BEGIN MATERIALS PROVIDED

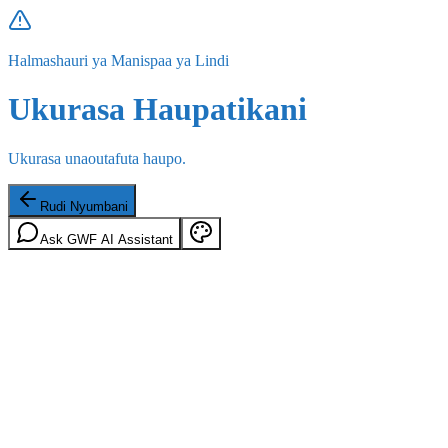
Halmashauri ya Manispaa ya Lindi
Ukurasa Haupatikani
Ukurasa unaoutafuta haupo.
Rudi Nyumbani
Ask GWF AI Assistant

END MATERIALS PROVIDED
BEGIN MATERIALS PROVIDED

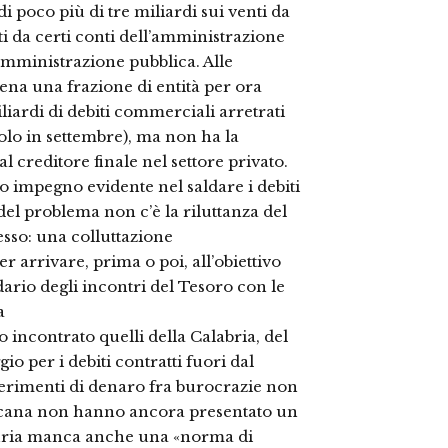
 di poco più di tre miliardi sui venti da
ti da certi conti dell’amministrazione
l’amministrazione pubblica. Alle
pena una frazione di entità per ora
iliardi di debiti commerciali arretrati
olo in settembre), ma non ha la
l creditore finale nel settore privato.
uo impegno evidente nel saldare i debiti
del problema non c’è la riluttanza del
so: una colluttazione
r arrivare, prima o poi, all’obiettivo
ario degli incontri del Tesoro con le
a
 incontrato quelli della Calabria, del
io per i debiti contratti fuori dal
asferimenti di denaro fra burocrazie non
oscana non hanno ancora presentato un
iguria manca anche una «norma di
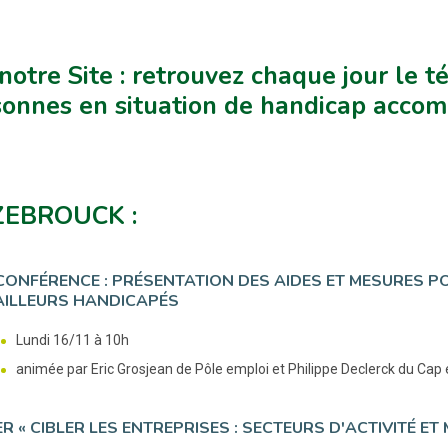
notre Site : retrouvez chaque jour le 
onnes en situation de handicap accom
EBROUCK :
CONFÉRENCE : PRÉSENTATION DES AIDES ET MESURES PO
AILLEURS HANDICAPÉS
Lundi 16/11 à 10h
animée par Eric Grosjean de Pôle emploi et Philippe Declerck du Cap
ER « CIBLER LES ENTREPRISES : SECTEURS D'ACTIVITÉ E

END MATERIALS PROVIDED

HOW TO COMPLETE THIS TASK — Leave out every line above except those from the line with "notre Site : retrouvez chaque jour le" up to and including the line with "SECTEURS D'ACTIVITÉ E", and copy those exactly.

RESULT OF THIS EXERCISE —
notre Site : retrouvez chaque jour le 
onnes en situation de handicap accom
EBROUCK :
CONFÉRENCE : PRÉSENTATION DES AIDES ET MESURES PO
AILLEURS HANDICAPÉS
Lundi 16/11 à 10h
animée par Eric Grosjean de Pôle emploi et Philippe Declerck du Cap
ER « CIBLER LES ENTREPRISES : SECTEURS D'ACTIVITÉ E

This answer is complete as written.